How and when did Greek myths come into being?

Most Greek myths had their origins in the Greek world of the second millennium BC, that is between 2000 and 1000 BC, and to understand those origins it is necessary to go back at least another thousand years to look at that world and at the people who lived in it.


Look at the map and find the following four regions.

  1. On the right, the coast of Asia Minor with the city of Troy.

  2. In the centre, mainland Greece with the city of Mycenae in the southern peninsula of the Peloponnese.

  3. Between Greece and Asia Minor, the group of islands called the Cyclades, including Thera to the South.

  4. Further to the south the large island of Crete with the city of Knossos.

Around 3000 BC the peoples living in these four regions were probably of similar ethnic origins and probably spoke a similar language. It is likely that they migrated from the east, from somewhere in the vicinity of Tigris and Euphrates river valleys, where agriculture had largely replaced hunting as a way of life several thousand years earlier.

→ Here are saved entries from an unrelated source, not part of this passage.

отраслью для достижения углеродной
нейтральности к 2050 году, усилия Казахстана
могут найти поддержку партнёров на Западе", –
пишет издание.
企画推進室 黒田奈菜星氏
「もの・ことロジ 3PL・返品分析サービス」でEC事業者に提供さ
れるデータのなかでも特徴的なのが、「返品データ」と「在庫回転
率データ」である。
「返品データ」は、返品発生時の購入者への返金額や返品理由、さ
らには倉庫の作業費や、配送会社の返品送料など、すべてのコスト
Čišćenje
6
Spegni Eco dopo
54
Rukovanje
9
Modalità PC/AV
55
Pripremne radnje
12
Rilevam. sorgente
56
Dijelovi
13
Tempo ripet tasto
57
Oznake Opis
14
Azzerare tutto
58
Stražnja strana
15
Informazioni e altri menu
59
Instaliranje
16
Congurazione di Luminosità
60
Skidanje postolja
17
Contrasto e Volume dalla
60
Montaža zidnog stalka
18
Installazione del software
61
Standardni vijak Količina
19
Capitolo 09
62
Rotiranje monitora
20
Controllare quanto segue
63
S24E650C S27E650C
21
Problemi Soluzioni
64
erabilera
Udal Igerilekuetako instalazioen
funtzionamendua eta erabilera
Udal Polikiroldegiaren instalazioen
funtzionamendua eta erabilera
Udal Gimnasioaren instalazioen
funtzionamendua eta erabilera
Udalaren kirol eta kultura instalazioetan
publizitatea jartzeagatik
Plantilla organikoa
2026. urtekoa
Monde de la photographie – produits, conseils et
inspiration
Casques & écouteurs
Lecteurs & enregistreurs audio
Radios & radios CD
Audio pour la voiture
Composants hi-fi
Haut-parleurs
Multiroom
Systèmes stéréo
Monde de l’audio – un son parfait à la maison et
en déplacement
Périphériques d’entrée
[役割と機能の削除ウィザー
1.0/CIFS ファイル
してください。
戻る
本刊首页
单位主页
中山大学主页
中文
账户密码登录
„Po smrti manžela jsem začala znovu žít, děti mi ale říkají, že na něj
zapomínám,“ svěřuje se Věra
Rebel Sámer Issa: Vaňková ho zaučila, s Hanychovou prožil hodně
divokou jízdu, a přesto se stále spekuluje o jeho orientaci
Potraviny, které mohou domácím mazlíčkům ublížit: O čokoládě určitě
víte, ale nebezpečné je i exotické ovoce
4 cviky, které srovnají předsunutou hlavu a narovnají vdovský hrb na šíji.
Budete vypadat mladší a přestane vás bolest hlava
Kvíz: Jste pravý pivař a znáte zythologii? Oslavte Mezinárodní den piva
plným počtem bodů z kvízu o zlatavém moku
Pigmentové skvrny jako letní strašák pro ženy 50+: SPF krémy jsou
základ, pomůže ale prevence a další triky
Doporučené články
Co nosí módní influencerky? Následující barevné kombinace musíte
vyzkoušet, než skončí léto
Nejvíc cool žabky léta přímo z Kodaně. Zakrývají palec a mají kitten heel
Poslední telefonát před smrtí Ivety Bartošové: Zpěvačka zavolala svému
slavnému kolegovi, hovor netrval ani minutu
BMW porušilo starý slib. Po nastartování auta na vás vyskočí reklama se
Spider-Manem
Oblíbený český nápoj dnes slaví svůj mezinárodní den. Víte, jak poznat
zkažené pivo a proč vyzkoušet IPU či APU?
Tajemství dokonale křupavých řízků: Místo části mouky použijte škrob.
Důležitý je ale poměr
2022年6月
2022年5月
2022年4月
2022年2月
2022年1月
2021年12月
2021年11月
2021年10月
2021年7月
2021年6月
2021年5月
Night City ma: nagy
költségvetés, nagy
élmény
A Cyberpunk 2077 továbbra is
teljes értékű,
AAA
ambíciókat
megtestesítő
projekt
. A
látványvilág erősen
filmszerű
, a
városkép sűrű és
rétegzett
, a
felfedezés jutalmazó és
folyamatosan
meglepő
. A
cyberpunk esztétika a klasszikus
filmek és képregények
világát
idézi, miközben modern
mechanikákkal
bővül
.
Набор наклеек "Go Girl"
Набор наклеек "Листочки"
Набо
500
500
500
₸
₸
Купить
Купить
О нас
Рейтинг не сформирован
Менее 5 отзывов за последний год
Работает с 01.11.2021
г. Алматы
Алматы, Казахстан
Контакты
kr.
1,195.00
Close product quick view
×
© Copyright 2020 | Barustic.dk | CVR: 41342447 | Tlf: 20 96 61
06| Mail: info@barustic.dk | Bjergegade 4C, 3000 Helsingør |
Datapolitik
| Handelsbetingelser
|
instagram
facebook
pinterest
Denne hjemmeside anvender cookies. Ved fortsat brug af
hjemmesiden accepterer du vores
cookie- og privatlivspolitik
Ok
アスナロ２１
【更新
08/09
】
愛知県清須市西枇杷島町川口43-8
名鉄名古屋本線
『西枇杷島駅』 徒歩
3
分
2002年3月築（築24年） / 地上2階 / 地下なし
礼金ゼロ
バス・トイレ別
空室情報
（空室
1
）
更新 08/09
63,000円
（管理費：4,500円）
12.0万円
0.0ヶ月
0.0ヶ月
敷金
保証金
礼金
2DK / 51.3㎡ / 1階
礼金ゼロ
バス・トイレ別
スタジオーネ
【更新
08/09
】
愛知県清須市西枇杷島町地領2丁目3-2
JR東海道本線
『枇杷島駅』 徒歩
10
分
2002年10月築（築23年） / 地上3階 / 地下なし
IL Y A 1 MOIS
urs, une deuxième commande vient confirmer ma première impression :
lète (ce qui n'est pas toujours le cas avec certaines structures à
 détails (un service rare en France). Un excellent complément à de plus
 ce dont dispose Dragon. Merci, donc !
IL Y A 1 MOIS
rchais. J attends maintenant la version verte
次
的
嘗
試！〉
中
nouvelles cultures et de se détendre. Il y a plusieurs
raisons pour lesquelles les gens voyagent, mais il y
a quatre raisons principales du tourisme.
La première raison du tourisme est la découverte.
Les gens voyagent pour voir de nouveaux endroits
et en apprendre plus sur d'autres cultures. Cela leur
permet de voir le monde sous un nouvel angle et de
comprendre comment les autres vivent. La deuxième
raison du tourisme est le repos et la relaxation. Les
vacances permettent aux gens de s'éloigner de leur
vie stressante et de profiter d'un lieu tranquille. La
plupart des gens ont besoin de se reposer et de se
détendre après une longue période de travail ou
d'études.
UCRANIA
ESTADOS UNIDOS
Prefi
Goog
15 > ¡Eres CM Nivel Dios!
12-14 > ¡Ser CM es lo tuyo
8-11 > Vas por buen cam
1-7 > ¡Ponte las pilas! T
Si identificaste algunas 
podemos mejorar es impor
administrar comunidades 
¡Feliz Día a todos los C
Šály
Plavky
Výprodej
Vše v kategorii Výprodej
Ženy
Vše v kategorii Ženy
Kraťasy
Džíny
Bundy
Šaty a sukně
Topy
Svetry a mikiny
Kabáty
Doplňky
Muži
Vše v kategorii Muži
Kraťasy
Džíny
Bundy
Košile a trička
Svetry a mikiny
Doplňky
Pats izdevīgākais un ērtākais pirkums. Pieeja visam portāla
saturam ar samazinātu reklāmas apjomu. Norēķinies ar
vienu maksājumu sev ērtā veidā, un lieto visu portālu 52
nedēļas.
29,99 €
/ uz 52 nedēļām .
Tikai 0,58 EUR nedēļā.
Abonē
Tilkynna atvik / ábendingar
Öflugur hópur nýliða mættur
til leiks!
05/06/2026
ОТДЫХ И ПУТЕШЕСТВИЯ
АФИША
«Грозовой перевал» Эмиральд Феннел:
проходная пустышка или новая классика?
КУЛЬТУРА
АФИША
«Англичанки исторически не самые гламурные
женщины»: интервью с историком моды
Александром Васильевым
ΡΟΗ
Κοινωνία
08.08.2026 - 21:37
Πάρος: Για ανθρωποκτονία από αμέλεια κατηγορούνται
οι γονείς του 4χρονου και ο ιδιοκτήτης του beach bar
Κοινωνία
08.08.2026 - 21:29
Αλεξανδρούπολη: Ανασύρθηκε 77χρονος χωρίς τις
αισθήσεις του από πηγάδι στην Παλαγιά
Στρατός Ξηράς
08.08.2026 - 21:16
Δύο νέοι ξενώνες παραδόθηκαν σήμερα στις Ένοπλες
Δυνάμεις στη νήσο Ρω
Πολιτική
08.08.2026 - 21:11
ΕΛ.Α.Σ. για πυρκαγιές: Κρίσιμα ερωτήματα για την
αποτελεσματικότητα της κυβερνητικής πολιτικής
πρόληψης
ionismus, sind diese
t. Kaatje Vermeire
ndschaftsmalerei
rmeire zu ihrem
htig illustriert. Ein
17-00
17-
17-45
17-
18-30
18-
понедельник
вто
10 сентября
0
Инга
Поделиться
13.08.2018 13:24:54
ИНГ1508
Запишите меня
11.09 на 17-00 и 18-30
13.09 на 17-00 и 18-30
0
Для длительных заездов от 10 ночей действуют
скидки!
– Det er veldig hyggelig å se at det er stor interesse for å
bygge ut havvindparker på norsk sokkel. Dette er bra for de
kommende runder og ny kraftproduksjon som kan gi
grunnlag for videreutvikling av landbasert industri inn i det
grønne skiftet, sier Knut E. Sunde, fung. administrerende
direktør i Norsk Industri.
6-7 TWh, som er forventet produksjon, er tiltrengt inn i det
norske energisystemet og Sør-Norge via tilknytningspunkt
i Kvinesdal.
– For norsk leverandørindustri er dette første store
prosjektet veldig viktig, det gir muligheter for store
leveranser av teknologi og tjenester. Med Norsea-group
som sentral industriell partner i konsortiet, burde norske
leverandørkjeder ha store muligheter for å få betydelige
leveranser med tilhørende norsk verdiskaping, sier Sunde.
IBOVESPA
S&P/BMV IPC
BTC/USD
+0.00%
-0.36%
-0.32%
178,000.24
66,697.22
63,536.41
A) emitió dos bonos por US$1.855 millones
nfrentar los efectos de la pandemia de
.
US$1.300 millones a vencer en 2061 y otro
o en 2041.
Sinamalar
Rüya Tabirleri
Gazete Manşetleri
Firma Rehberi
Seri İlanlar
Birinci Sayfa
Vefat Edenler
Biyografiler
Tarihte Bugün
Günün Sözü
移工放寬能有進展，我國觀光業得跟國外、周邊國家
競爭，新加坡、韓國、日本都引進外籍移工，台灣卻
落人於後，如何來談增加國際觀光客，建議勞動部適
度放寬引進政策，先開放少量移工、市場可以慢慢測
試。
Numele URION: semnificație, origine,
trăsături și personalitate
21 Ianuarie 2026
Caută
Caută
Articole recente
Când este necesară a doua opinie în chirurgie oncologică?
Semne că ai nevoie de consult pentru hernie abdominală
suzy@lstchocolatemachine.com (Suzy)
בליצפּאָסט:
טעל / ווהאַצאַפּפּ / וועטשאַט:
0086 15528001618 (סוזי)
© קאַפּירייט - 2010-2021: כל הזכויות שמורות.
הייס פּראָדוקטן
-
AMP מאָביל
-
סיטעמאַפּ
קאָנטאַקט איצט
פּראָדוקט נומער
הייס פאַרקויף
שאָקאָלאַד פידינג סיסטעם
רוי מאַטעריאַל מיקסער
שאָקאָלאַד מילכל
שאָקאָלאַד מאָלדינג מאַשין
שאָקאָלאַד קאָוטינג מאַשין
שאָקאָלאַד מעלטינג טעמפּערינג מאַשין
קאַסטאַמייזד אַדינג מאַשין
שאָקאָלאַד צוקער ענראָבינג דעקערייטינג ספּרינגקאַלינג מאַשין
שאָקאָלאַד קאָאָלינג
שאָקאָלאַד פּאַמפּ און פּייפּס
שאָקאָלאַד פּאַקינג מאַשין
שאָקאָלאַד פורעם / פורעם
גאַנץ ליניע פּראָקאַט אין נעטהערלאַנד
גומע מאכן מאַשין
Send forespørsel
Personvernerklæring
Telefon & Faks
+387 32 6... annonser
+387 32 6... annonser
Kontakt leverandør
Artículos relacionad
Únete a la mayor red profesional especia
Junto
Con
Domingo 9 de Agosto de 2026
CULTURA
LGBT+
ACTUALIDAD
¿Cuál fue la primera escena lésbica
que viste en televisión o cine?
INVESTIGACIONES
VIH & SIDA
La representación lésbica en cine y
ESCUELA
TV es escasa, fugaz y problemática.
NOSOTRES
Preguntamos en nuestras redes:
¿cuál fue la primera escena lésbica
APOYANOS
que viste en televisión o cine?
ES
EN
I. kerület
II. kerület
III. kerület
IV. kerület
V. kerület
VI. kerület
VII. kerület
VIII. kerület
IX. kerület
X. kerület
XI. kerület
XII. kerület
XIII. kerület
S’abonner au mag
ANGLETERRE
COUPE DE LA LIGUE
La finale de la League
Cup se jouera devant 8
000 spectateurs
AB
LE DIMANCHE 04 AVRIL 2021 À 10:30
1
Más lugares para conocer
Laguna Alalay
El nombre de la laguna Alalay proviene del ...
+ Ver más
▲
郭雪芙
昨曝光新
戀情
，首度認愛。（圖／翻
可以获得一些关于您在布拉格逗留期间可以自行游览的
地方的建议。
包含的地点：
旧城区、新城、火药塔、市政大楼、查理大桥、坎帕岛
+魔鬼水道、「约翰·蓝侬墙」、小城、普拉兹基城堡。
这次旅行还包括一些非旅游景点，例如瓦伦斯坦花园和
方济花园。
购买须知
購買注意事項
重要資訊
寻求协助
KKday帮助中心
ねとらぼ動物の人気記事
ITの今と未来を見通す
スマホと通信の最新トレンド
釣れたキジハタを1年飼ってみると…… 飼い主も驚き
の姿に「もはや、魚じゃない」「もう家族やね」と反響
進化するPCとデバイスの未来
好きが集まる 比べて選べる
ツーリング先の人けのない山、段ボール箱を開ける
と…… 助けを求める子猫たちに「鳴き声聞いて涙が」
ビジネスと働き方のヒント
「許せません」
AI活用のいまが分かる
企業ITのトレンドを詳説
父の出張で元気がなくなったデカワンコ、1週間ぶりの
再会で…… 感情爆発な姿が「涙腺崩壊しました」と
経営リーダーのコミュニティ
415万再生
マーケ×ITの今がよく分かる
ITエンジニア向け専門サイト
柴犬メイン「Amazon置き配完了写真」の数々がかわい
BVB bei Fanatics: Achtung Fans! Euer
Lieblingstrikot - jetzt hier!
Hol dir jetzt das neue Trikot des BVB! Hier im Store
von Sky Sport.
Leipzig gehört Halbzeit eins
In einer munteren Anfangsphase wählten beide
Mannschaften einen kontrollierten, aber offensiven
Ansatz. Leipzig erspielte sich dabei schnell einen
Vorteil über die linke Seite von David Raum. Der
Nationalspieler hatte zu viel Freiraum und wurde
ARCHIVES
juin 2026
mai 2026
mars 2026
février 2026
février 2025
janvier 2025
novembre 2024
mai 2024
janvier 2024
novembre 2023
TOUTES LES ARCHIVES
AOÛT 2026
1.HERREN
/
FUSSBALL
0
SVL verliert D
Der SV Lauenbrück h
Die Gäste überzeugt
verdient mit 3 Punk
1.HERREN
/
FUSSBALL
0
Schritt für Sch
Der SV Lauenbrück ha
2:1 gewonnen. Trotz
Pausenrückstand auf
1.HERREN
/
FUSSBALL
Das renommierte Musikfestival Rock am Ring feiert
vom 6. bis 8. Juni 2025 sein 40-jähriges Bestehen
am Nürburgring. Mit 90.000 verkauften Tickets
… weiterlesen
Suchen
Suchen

They had brought with them the lifestyle of cultivating crops, primarily grains, and domesticating animals such as sheep and goats. Their religion appears to reflect their way of life.
Since their livelihood might be threatened by natural events such as drought or storms, to prevent disasters they tried to placate destructive spirits, whom they generally thought of as male.
Their prime worship, by contrast, was devoted to female spirits, whom they believed were responsible for the fertility of crops, animals and women.
Although there are no written records from this time, archaeologists have unearthed permanent agricultural settlements with the remains of houses, pottery and burials, and also small female figures with rudimentary heads and limbs but well-developed breasts and buttocks, the bellies usually swollen as if in advanced pregnancy. These were fertility figures, stressing the desired results of sexual intercourse rather than the act itself, in an effort to influence and cause bountiful reproduction in animals and vegetation as well as in humans.
Modern taste often considers these figures grotesque, because the lives of most people these days are remote from concerns about fertility.
Today the ‘ideal’ woman is a beautiful, seductive and currently an impossibly thin ‘sex object’, apparently quite unconnected with child-bearing.
Greek mythology and religion 3000BC when metal replaces stone.
Before 3000BC the inhabitants of the Mediterranean world used tools and weapons of wood or stone, and the era is called Neolithic, meaning the new or last Stone Age.

Around 3000 BC the techniques of working metals, especially bronze, began spreading throughout all these regions, and civilization began to flourish.


The name Bronze Age covers the period from 3000 to 1100BC. It is probable that in the early Bronze Age the worship of generalized female spirits came to focus on a single fertility goddess, equated with the earth and thought of as a mother figure.
According to some myths, settlements were ruled by a queen representing the goddess, who each year took as her consort a youth whose status was much lower than hers. Each year this ‘king’ was sacrificed so that his blood might symbolically fertilise the earth. It is even suggested that at this time family lines were traced through the mother, who was in effect the head of the family. This is what is called a ‘matriarchal society’. Writers sometimes call these early people the Pelasgians.
The arrival of the Acheans

Around 2000 BC another group of migrants came in from the east.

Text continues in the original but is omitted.